Entrar en la red es entrar en un laberinto; es publicitarse (hacerse público) para perderse en más profundo de los anonimatos. La libertad absoluta y la más brutal de las censuras conviven en forma extraña en un mismo espacio virtual. La ilimitada libertad de expresión que hoy permite Internet, nos lleva a la necesaria pregunta de si las ideas han pasado definitivamente a ser inofensivas. Si es así, estamos perdido, y en cierta forma es así como funciona la censura de Internet. Esa censura cuenta con dos poderosas mandíbulas; la primera de ellas lleva el nombre de Accesibilidad . La posibilidad de acceder es el primer límite que deja fuera de la red a quienes no tienen los medios económicos y tecnológicos necesarios. El límite de la accesibilidad excede a Internet, pero está dentro de ella; leo en el diario Clarín de domingo 4 de octubre que los países más ricos del mundo (Oeste de Europa, Japón y Estados Unidos, ) son los mayores consumidores de papel del a pesar de que la suma de sus habitantes apenas cubre el 15 % de la población mundial. Los más optimistas sostienen que al acceso estatal e institucional a Internet mitigará esta marginación, en este caso, viejos remedios parecen querer terminar con viejos problemas. Lo cierto es que en la actualidad la gama social que accede a Internet lejos está de incluir a los sectores económicamente más sumergidos. Esta tendencia se agudiza en los países más pobres, hasta llegar a regiones completas del planeta con conectividad cero como es el caso del gran parte de los continentes Africano y asiático.

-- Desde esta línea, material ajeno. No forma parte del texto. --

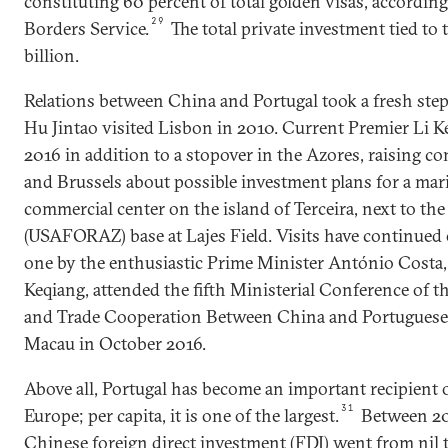
constituting 60 percent of total golden visas, accordin
29
Borders Service.
The total private investment tied to
billion.
Relations between China and Portugal took a fresh ste
Hu Jintao visited Lisbon in 2010. Current Premier Li Ke
2016 in addition to a stopover in the Azores, raising 
and Brussels about possible investment plans for a mar
commercial center on the island of Terceira, next to th
(USAFORAZ) base at Lajes Field. Visits have continued 
one by the enthusiastic Prime Minister António Costa,
Keqiang, attended the fifth Ministerial Conference of
and Trade Cooperation Between China and Portuguese
Macau in October 2016.
Above all, Portugal has become an important recipient 
31
Europe; per capita, it is one of the largest.
Between 201
Chinese foreign direct investment (FDI) went from nil t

La otra mandíbula de es la superabundancia de información disponible en la red, ya sea en forma de bombardeo publicitario, de limitaciones idiomáticas o de simple infinitud de oferta. Es conocida la experiencia de personas que ingresan por primera vez a Internet ,y que luego del entusiasmo inicial ante lo maravilloso y hasta entonces desconocido, pronto empieza a quejarse de lo que le cuesta encontrar la información que necesita. Este síndrome de Alejandrismo es uno de los primeros fenómenos detectados por los pensadores. Ahora lo estudian las compañías comerciales y ya se corre la voz de que el futuro negocio no será tanto el abono por acceder a Internet sino el derecho de uso de sus buscadores. Cabe destacar que en la actualidad existe una carrera tecnológica entre los proveedores por desarrollar buscadores inteligentes de alto rendimiento.
Estamos perdidos en la red, conceptos tradicionales se ven cuestionados. Se mezclan anonimato y publicidad, silencio con expresión, presencia con ausencia. Mediante la red tratamos de comunicarnos, pero sabemos que el espacio de la red es infinito y las consecuencias de nuestros actos en ella muchas veces impredecibles. Este artículo puede ser leído por cualquier persona del mundo, puede ser mirado con indiferencia por algún buscador furtivo, ocupará un lugar en remotos discos rígidos; tomará vida el ser leído por alguien.
Nuestros libros de arena se derraman y amontonan
lentamente. Quizás la cultura esté entonces más segura
y mejor custodiada, aunque sea para unos pocos.